Shisha, also known as hookah or water pipe, is one of few forms of nicotine use that’s on the rise, along with vaping and roll-your-own cigarettes. Using shisha for 45 minutes is the same as smoking 100 cigarettes. Australian first research by UNSW School of Population Health in partnership with South Eastern Sydney Local Health District examined attitudes and beliefs about shisha used in Arabic-speaking communities in Sydney, and found that that are misconceptions about the harms of shisha use and limited information available to warn against its health effects.
In response, the school’s Dr Ben Harris-Roxas and academic partners worked with community members, the Lebanese Muslim Association, the NSW Multicultural Health Communication Service and four Local Health Districts in Sydney to design and implement the campaign, Shisha, No Thanks. Funded by the Cancer Institute NSW , the campaign aimed to raise awareness on the harms of water pipe use.
“Shisha is one of the few forms of tobacco use that’s increasing, yet 45 minutes of shisha use is the same as smoking 100 cigarettes.
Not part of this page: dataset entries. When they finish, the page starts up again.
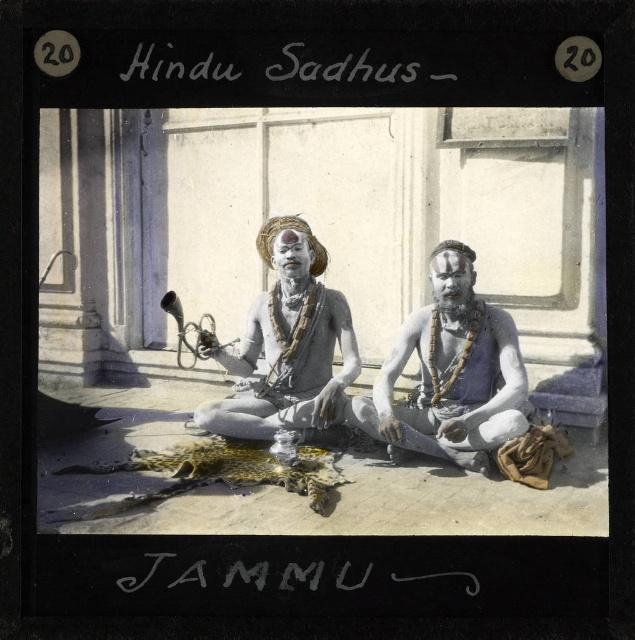 Is point (464, 300) more distant than point (290, 250)?

That is False.

Between point (389, 432) and point (260, 417), which one is positioned behind?

Positioned behind is point (260, 417).

Which is behind, point (439, 365) or point (298, 372)?

The point (298, 372) is more distant.

What are the coordinates of `white matte man at center` in the screenshot? It's located at (451, 372). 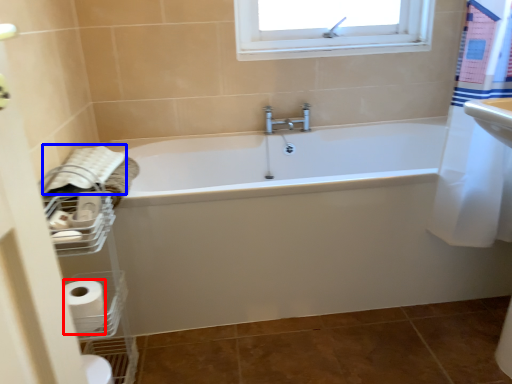 Question: Which point is further to the camera, toilet paper (highlighted by a red box) or bath towel (highlighted by a blue box)?

Choices:
 (A) toilet paper
 (B) bath towel

Answer: (B) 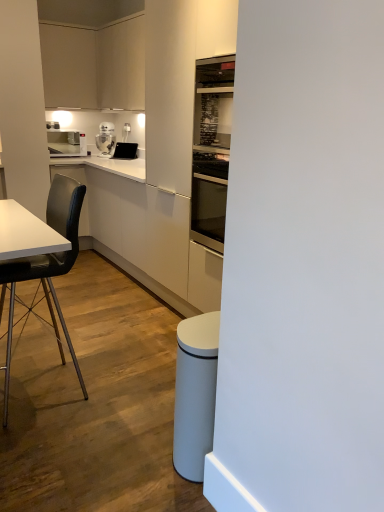 Question: In terms of width, does white glossy robot at upper center, arranged as the 2th kitchen appliance when viewed from the left, look wider or thinner when compared to white glossy counter at center?

Choices:
 (A) thin
 (B) wide

Answer: (A)

Question: From a real-world perspective, is white glossy robot at upper center, acting as the first kitchen appliance starting from the right, physically located above or below white glossy counter at center?

Choices:
 (A) above
 (B) below

Answer: (A)

Question: Which is nearer to the white glossy robot at upper center, acting as the first kitchen appliance starting from the right?

Choices:
 (A) matte black tablet at upper center
 (B) matte white cabinet at upper left
 (C) black matte chair at left
 (D) white glossy toaster at upper left, acting as the 2th kitchen appliance starting from the right
 (E) white glossy counter at center

Answer: (A)

Question: Considering the real-world distances, which object is farthest from the black matte chair at left?

Choices:
 (A) matte white cabinet at upper left
 (B) white glossy counter at center
 (C) matte black tablet at upper center
 (D) white glossy robot at upper center, acting as the first kitchen appliance starting from the right
 (E) white glossy toaster at upper left, acting as the 2th kitchen appliance starting from the right

Answer: (A) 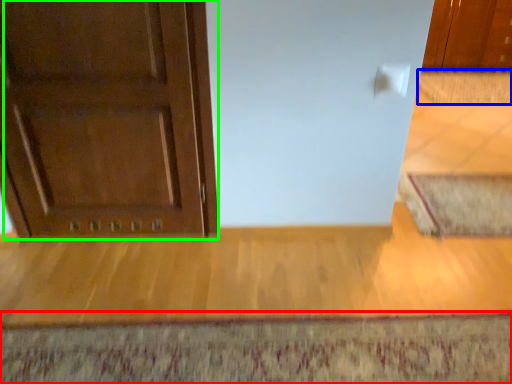 Question: Considering the real-world distances, which object is closest to doormat (highlighted by a red box)? doormat (highlighted by a blue box) or door (highlighted by a green box).

Choices:
 (A) doormat
 (B) door

Answer: (B) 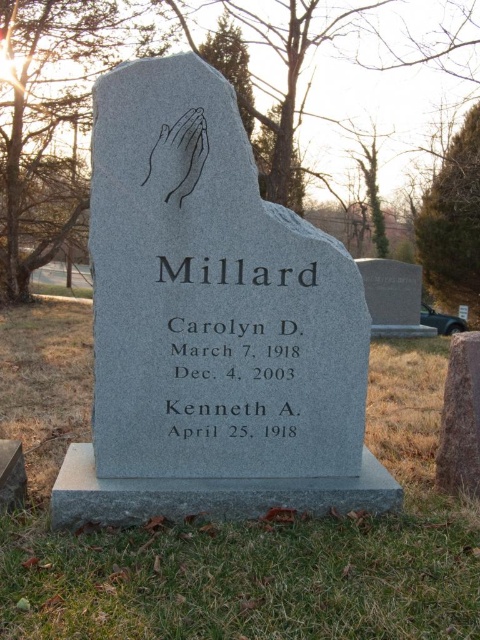 Can you confirm if gray granite gravestone at lower right is positioned to the left of black matte hands at center?

Incorrect, gray granite gravestone at lower right is not on the left side of black matte hands at center.

Can you confirm if gray granite gravestone at lower right is positioned below black matte hands at center?

Correct, gray granite gravestone at lower right is located below black matte hands at center.

Is point (455, 408) positioned in front of point (204, 136)?

That is False.

The width and height of the screenshot is (480, 640). What are the coordinates of `gray granite gravestone at lower right` in the screenshot? It's located at (460, 419).

Who is positioned more to the left, gray granite monument at center or gray granite gravestone at lower right?

Positioned to the left is gray granite monument at center.

Which is in front, point (247, 472) or point (458, 387)?

Point (247, 472) is more forward.

Which is in front, point (173, 397) or point (477, 436)?

Point (173, 397) is in front.

Where is `gray granite monument at center`? The height and width of the screenshot is (640, 480). gray granite monument at center is located at coordinates (213, 330).

What do you see at coordinates (213, 330) in the screenshot?
I see `gray granite monument at center` at bounding box center [213, 330].

The height and width of the screenshot is (640, 480). What do you see at coordinates (213, 330) in the screenshot?
I see `gray granite monument at center` at bounding box center [213, 330].

Find the location of `gray granite monument at center`. gray granite monument at center is located at coordinates (213, 330). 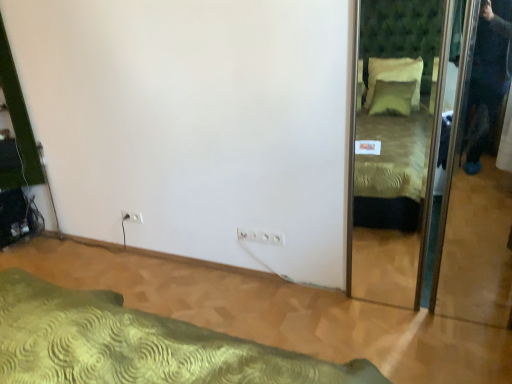 Identify the location of free region under green textured mirror at right (from a real-world perspective). The height and width of the screenshot is (384, 512). (434, 320). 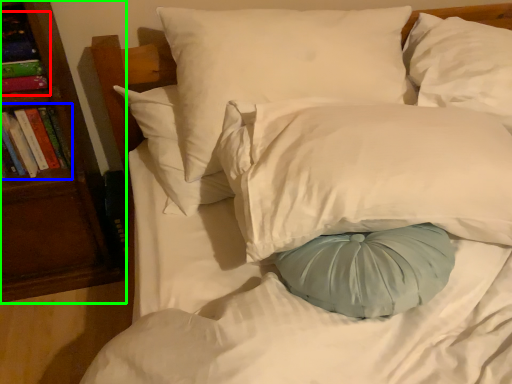 Question: Considering the real-world distances, which object is closest to book (highlighted by a red box)? book (highlighted by a blue box) or bookshelf (highlighted by a green box).

Choices:
 (A) book
 (B) bookshelf

Answer: (A) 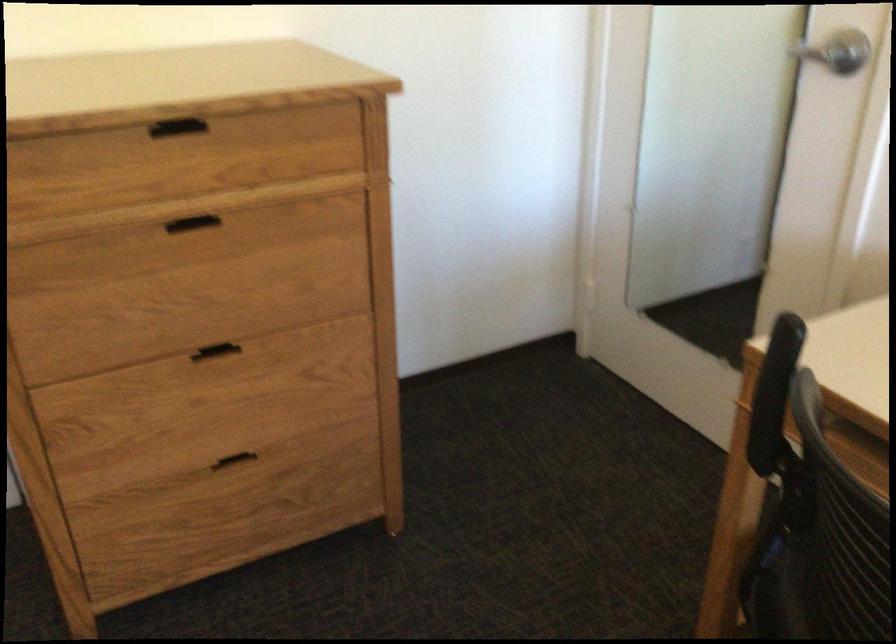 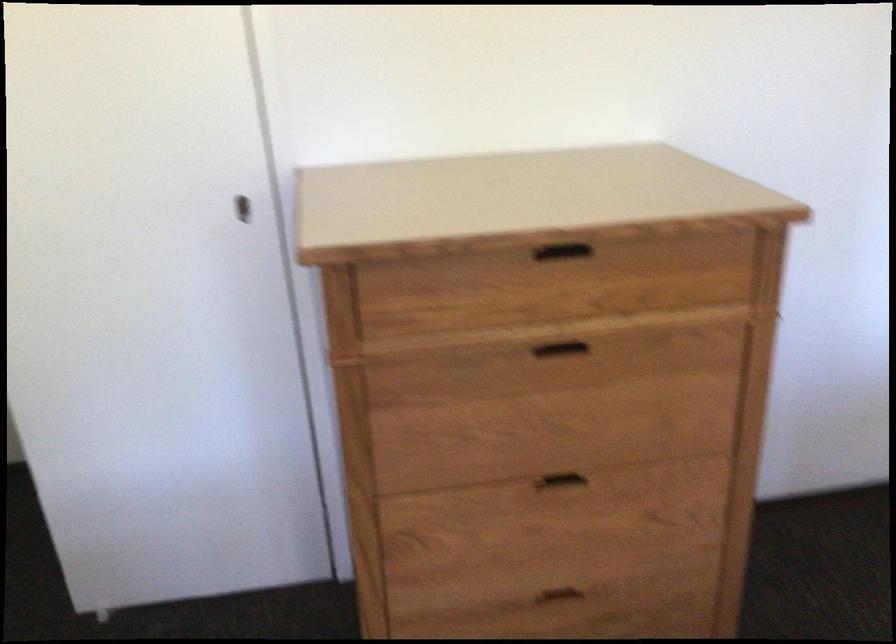 Question: The camera is either moving clockwise (left) or counter-clockwise (right) around the object. The first image is from the beginning of the video and the second image is from the end. Is the camera moving left or right when shooting the video?

Choices:
 (A) Left
 (B) Right

Answer: (B) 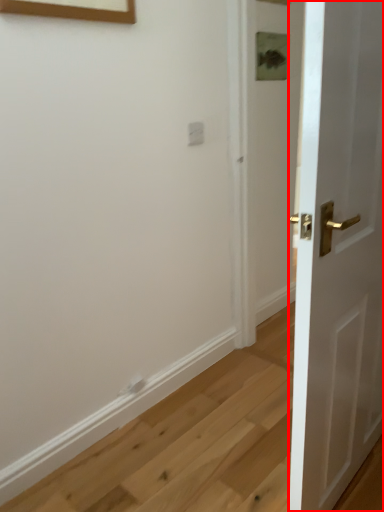 Question: From the image's perspective, what is the correct spatial relationship of door (annotated by the red box) in relation to electric outlet?

Choices:
 (A) below
 (B) above

Answer: (A)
Our Australian first research is changing attitudes at the community level and providing a model for others to follow around the world.”
Research lead, Dr Ben Harris-Roxas, UNSW School of Population Health
In the evaluation of Shisha No Thanks, UNSW researchers found a significantly greater proportion of people who reported seeing, hearing or reading something about the harms of waterpipe smoking after the campaign was launched (67.5%) compared with before (45%). The program generated widespread social media attention, with more than 24,000 campaign video views and more than 11,000 online comments. and media coverage. Program materials have since been used in Lebanon and Canada and have the potential to tackle this growing health concern globally. Shisha No Thanks is discussed in the book by award winning writer and filmmaker, John Safran, Puff Piece: How Philip Morris set vaping alight (and burned down the English language)
Shisha No Thanks won the 2020 NSW Premier’s Multicultural Campaign of the Year Award. The Cancer Institute NSW has funded an expansion of the program to focus on health worker capacity, service responses and extending program activities to other communities.